He begins by describing the original vision of Bitcoin, which was to be a private, but not anonymous, digital currency. Anarchists and socialists parading as libertarians and capitalists corrupted that view to be something it wasn’t meant to be. They somehow got the idea that Bitcoin could lead to a world with no laws or government.

That just won’t work though, as Wright points out that those elements of civilization are necessary to fostering complex organizations. He also points out that Bitcoin alone could not create a Utopia, as only governments can truly combat criminality.

He then tells an important story of the early days of Bitcoin, his struggles to work on the code and vision of the system, and his relationship with Hal Finney. Wright faced much adversity during this time, facing tax audits, disagreements with Finney, and working with limited code. Finney was a great help in working on the code, but disagreement started over what Bitcoin would become. Finney wanted a second layer.

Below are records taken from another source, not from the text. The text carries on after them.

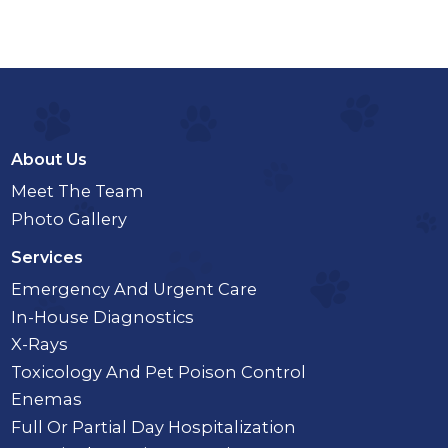
About Us
Meet The Team
Photo Gallery
Services
Emergency And Urgent Care
In-House Diagnostics
X-Rays
Toxicology And Pet Poison Control
Enemas
Full Or Partial Day Hospitalization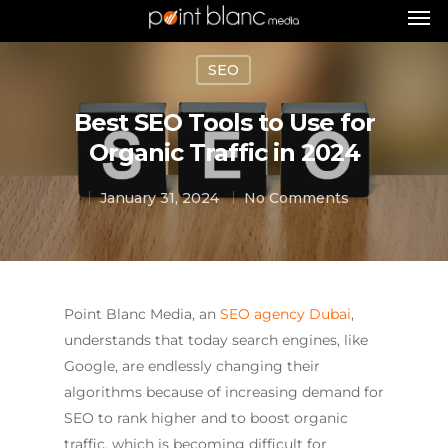
SEO
Best SEO Tools to Use for
Organic Traffic in 2024
January 31, 2024
No Comments
Point Blanc Media, an
SEO agency Dubai
,
understands that today search engines, like
Google, are endlessly changing their
algorithms because of increasing demand for
SEO to rank higher and to boost organic
traffic, which is becoming difficult for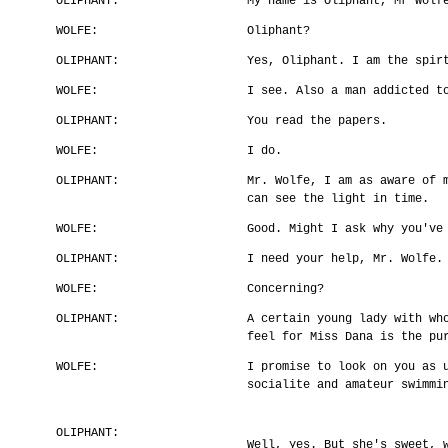
OLIPHANT:
My name is Oliphant, Mr Wolf
WOLFE:
Oliphant?
OLIPHANT:
Yes, Oliphant. I am the spir
WOLFE:
I see. Also a man addicted t
OLIPHANT:
You read the papers.
WOLFE:
I do.
OLIPHANT:
Mr. Wolfe, I am as aware of 
can see the light in time.
WOLFE:
Good. Might I ask why you've
OLIPHANT:
I need your help, Mr. Wolfe.
WOLFE:
Concerning?
OLIPHANT:
A certain young lady with wh
feel for Miss Dana is the pu
WOLFE:
I promise to look on you as 
socialite and amateur swimmi
OLIPHANT:
Well, yes. But she's sweet, 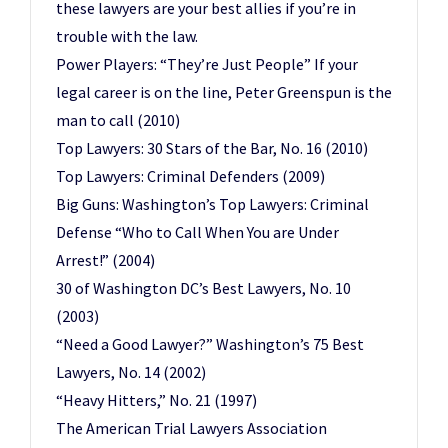
these lawyers are your best allies if you’re in
trouble with the law.
Power Players: “They’re Just People” If your
legal career is on the line, Peter Greenspun is the
man to call (2010)
Top Lawyers: 30 Stars of the Bar, No. 16 (2010)
Top Lawyers: Criminal Defenders (2009)
Big Guns: Washington’s Top Lawyers: Criminal
Defense “Who to Call When You are Under
Arrest!” (2004)
30 of Washington DC’s Best Lawyers, No. 10
(2003)
“Need a Good Lawyer?” Washington’s 75 Best
Lawyers, No. 14 (2002)
“Heavy Hitters,” No. 21 (1997)
The American Trial Lawyers Association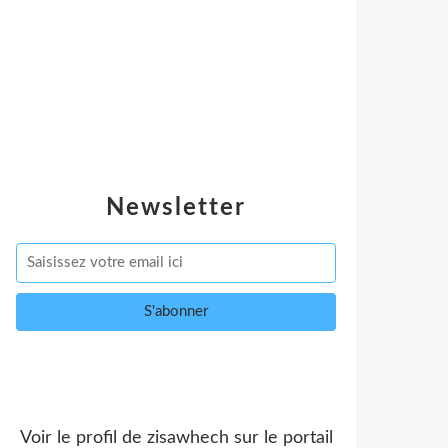
Newsletter
Voir le profil de
zisawhech
sur le portail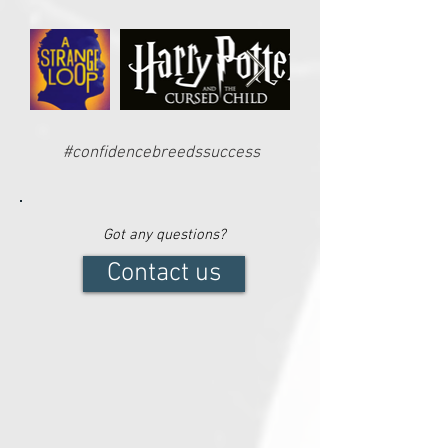
#confidencebreedssuccess
Got any questions?
Contact us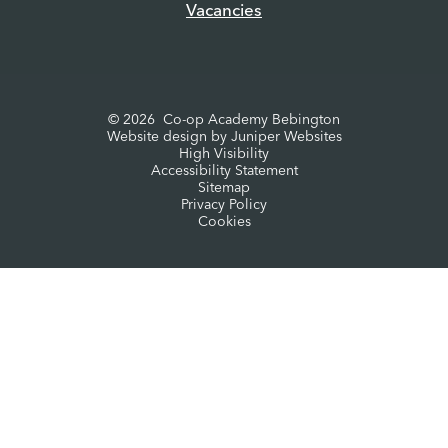
Vacancies
© 2026 Co-op Academy Bebington
Website design by
Juniper Websites
High Visibility
Accessibility Statement
Sitemap
Privacy Policy
Cookies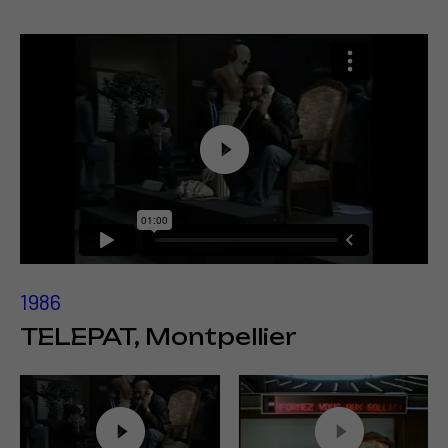
1986
TELEPAT, Montpellier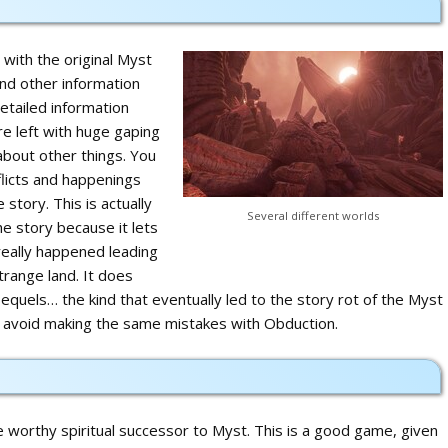
 with the original Myst
nd other information
etailed information
e left with huge gaping
about other things. You
flicts and happenings
 story. This is actually
Several different worlds
e story because it lets
eally happened leading
strange land. It does
equels… the kind that eventually led to the story rot of the Myst
n avoid making the same mistakes with Obduction.
worthy spiritual successor to Myst. This is a good game, given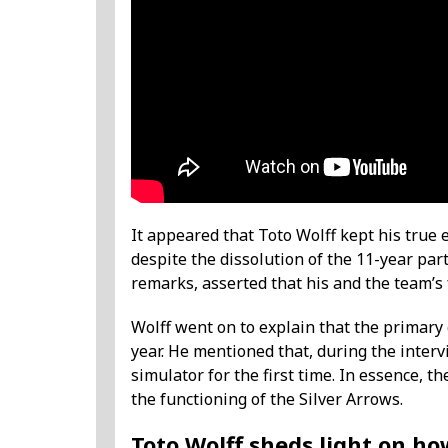
It appeared that Toto Wolff kept his true
despite the dissolution of the 11-year pa
remarks, asserted that his and the team’s
Wolff went on to explain that the primary
year. He mentioned that, during the interv
simulator for the first time. In essence, 
the functioning of the Silver Arrows.
Toto Wolff sheds light on how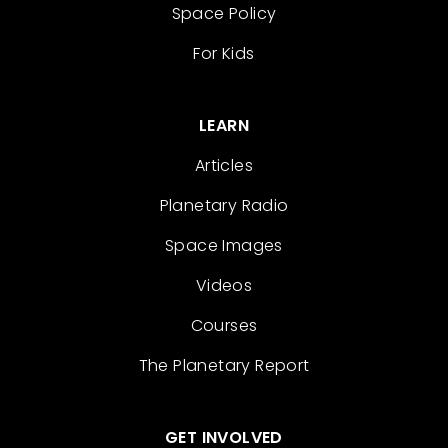
Space Policy
For Kids
LEARN
Articles
Planetary Radio
Space Images
Videos
Courses
The Planetary Report
GET INVOLVED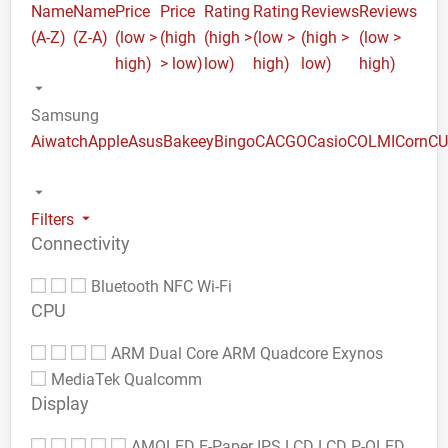
Name
Name
Price
Price
Rating
Rating
Reviews
Reviews
(A-Z)
(Z-A)
(low >
(high
(high >
(low >
(high >
(low >
high)
> low)
low)
high)
low)
high)
Samsung
Aiwatch
Apple
Asus
Bakeey
Bingo
CACGO
Casio
COLMI
Corn
C
Filters
Connectivity
Bluetooth
NFC
Wi-Fi
CPU
ARM Dual Core
ARM Quadcore
Exynos
MediaTek
Qualcomm
Display
AMOLED
E-Paper
IPS LCD
LCD
P-OLED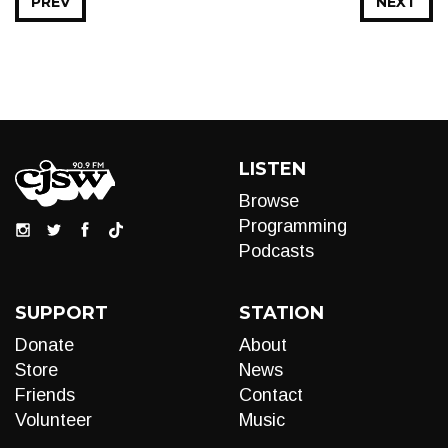
PREV
NEXT
LISTEN
Browse
Programming
Podcasts
SUPPORT
STATION
Donate
About
Store
News
Friends
Contact
Volunteer
Music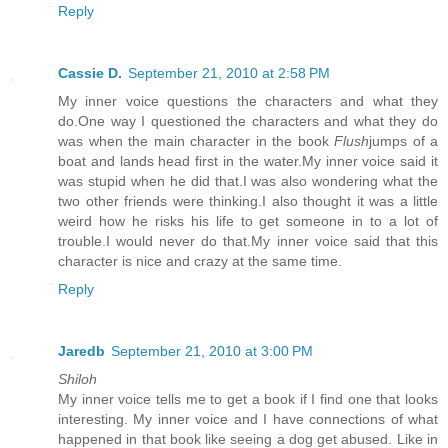
Reply
Cassie D.
September 21, 2010 at 2:58 PM
My inner voice questions the characters and what they
do.One way I questioned the characters and what they do
was when the main character in the book
Flush
jumps of a
boat and lands head first in the water.My inner voice said it
was stupid when he did that.I was also wondering what the
two other friends were thinking.I also thought it was a little
weird how he risks his life to get someone in to a lot of
trouble.I would never do that.My inner voice said that this
character is nice and crazy at the same time.
Reply
Jaredb
September 21, 2010 at 3:00 PM
Shiloh
My inner voice tells me to get a book if I find one that looks
interesting. My inner voice and I have connections of what
happened in that book like seeing a dog get abused. Like in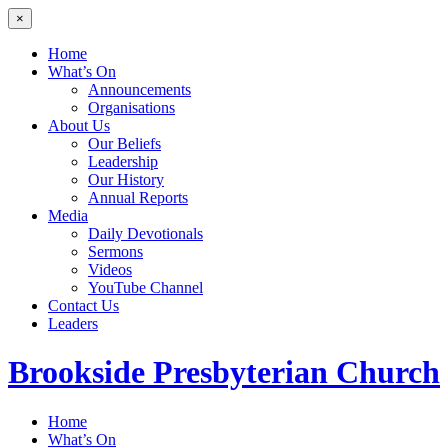
×
Home
What’s On
Announcements
Organisations
About Us
Our Beliefs
Leadership
Our History
Annual Reports
Media
Daily Devotionals
Sermons
Videos
YouTube Channel
Contact Us
Leaders
Brookside
Presbyterian Church
Home
What’s On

Then came hard times, and more struggle with his friend Dave Kleiman. Wright was obsessed on his work, Dave’s health was fading, and money wasn’t always easy to come by. But what Wright learned from these times was that only the original vision of Bitcoin would work. Utopian ideas and second layers would fall apart, with time.

Because of those monetary struggles, Wright couldn’t protect Bitcoin at that time. He couldn’t patent the ideas that made it work, and safeguard it against a future usurping developer. What he had though, was faith, writing, “I always believed that if Bitcoin would eventually scale enough for my ideas to have a chance to succeed, nothing could stop it.”

Then to the heart of the subject, “There are no forks.” What has become Bitcoin Core (BTC) isn’t a fork of the original Bitcoin, “It was the creation of a completely new system that simply copied the existing coin holders and ledger and modified the system.”

Furthermore, he explains exactly why there’s no reason to have more than one blockchain, or more than one Bitcoin. He summarizes, “They are attempting simply to take the network effect of Bitcoin and steal it into their experiment.”

He doesn’t expect that to happen with any of his ideas since. Nearly 700 pieces of intellectual property have been patented, and there are many more on the way. That will allow Bitcoin, reborn as Bitcoin SV (BSV) to thrive, with no cheap rip-offs accepted as an alternative.